● Problem to work on:
Repeat the records exactly, with one exception: no images.
== Segment start ==
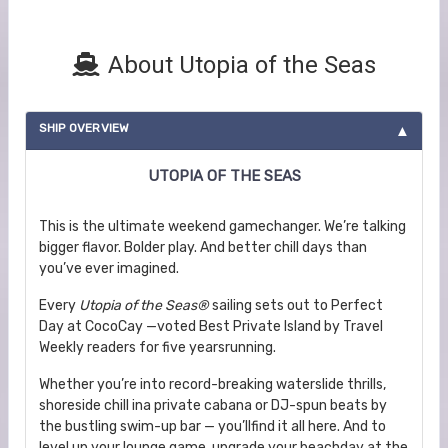
About Utopia of the Seas
SHIP OVERVIEW
UTOPIA OF THE SEAS
This is the ultimate weekend gamechanger. We’re talking
bigger flavor. Bolder play. And better chill days than
you’ve ever imagined.
Every
Utopia of the Seas®
sailing sets out to Perfect
Day at CocoCay —voted Best Private Island by Travel
Weekly readers for five yearsrunning.
Whether you’re into record-breaking waterslide thrills,
shoreside chill ina private cabana or DJ-spun beats by
the bustling swim-up bar — you’llfind it all here. And to
level up your lounge game, upgrade your beachday at the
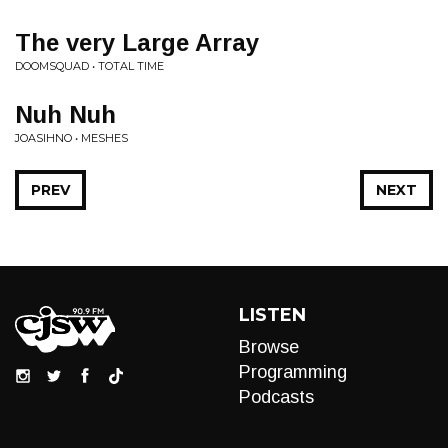
The very Large Array
DOOMSQUAD • TOTAL TIME
Nuh Nuh
JOASIHNO • MESHES
PREV
NEXT
LISTEN
Browse
Programming
Podcasts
== Segment end ==
● Answer for the task:
About Utopia of the Seas
SHIP OVERVIEW
UTOPIA OF THE SEAS
This is the ultimate weekend gamechanger. We’re talking
bigger flavor. Bolder play. And better chill days than
you’ve ever imagined.
Every
Utopia of the Seas®
sailing sets out to Perfect
Day at CocoCay —voted Best Private Island by Travel
Weekly readers for five yearsrunning.
Whether you’re into record-breaking waterslide thrills,
shoreside chill ina private cabana or DJ-spun beats by
the bustling swim-up bar — you’llfind it all here. And to
level up your lounge game, upgrade your beachday at the
The very Large Array
DOOMSQUAD • TOTAL TIME
Nuh Nuh
JOASIHNO • MESHES
PREV
NEXT
LISTEN
Browse
Programming
Podcasts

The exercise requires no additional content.